Girls who work hard to live up to an inner drive that propels them toward their unique identity cannot help but feel in opposition to mother, even if the older woman says nothing. Without healthy separation, she is inside our heads, or so it feels when we act differently than she. Guilt is our middle name. There would be less guilt in women’s lives for betraying mother if there were a father as dear and close as she. Listen to Bettelheim’s splendid advice:
The child begins to feel [herself] as a person, as a significant and meaningful partner in a human relation, when [she] begins to relate to the father. One becomes a person only as one defines oneself against another person…. Some very rudimentary self-definition begins with defining oneself in regard to [mother]. But because of [the] deep dependency on the mother, the child cannot move out into self-definition unless [she] can lean on some third person. It is a necessary step toward independence to learn “I can also lean, rely, on some person other than Mother” before one can believe that one can manage without leaning on somebody.

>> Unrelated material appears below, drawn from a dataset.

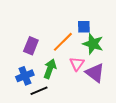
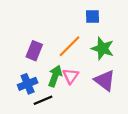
blue square: (84, 27) -> (93, 17), moved
pink triangle: (77, 64) -> (71, 76), moved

Who better than a father to be the first “significant other” for a daughter, to teach her how competition works safely, that there is life beyond the dyad? Father presents an alternative. “When the father first emerges to offer the girl a tie that can supplement… the tie to the mother,” writes Dorothy Dinnerstein, “he makes available to her a new way
of handling… the ambivalence at the heart of the infant-mother tie.” Father has a “clean slate,” says Dinnerstein, unmarked by “the inevitable griefs of infancy,” with mother. By attaching to him, the little girl “gains a less equivocal focus for her feelings of pure love, and feels freer to experience her grievances against her mother without fear of being cut off altogether from the ideal of wholehearted harmony with a magic, animally loved, parental being.”
Until girls are raised from the beginning to feel there is great reward in becoming a unique individual, someone who is her mother’s daughter but not her clone, we will go through life seeking other women’s approval, fearing their disapproval. Let there be arguments without fear of reprisals, anger without fear of loss of the relationship, and let there be healthy competition with her who is our born teacher in learning how to win and lose. Until this happens, three little girls will not be able to play together, work together, be together, without fear of exclusion.
I understand women’s professional need today to be included in men’s clubs, but I feel some sympathy for men because they are losing their “rooms without women.” Men still need to reconstitute their sense of self, whole maleness, in a world where, even at the height of Patriarchy, they feared women’s power. When I say this to my egalitarian husband, he reminds me of the business deals executed in these places from which women used to be excluded. Yes, I understand. Nonetheless, not all of life can be explained in terms of fairness in business.
Men and women need their separate rituals and places that allow us to coexist socially and sexually as well as professionally. I’ve always been aware that women’s happiness with men, and theirs with us, becomes more wholehearted after men have had a period of time away from us. It goes back to the first years of life, where the baby boy was totally dependent on the Giantess, leaving him with all that infantile rage still focused on women.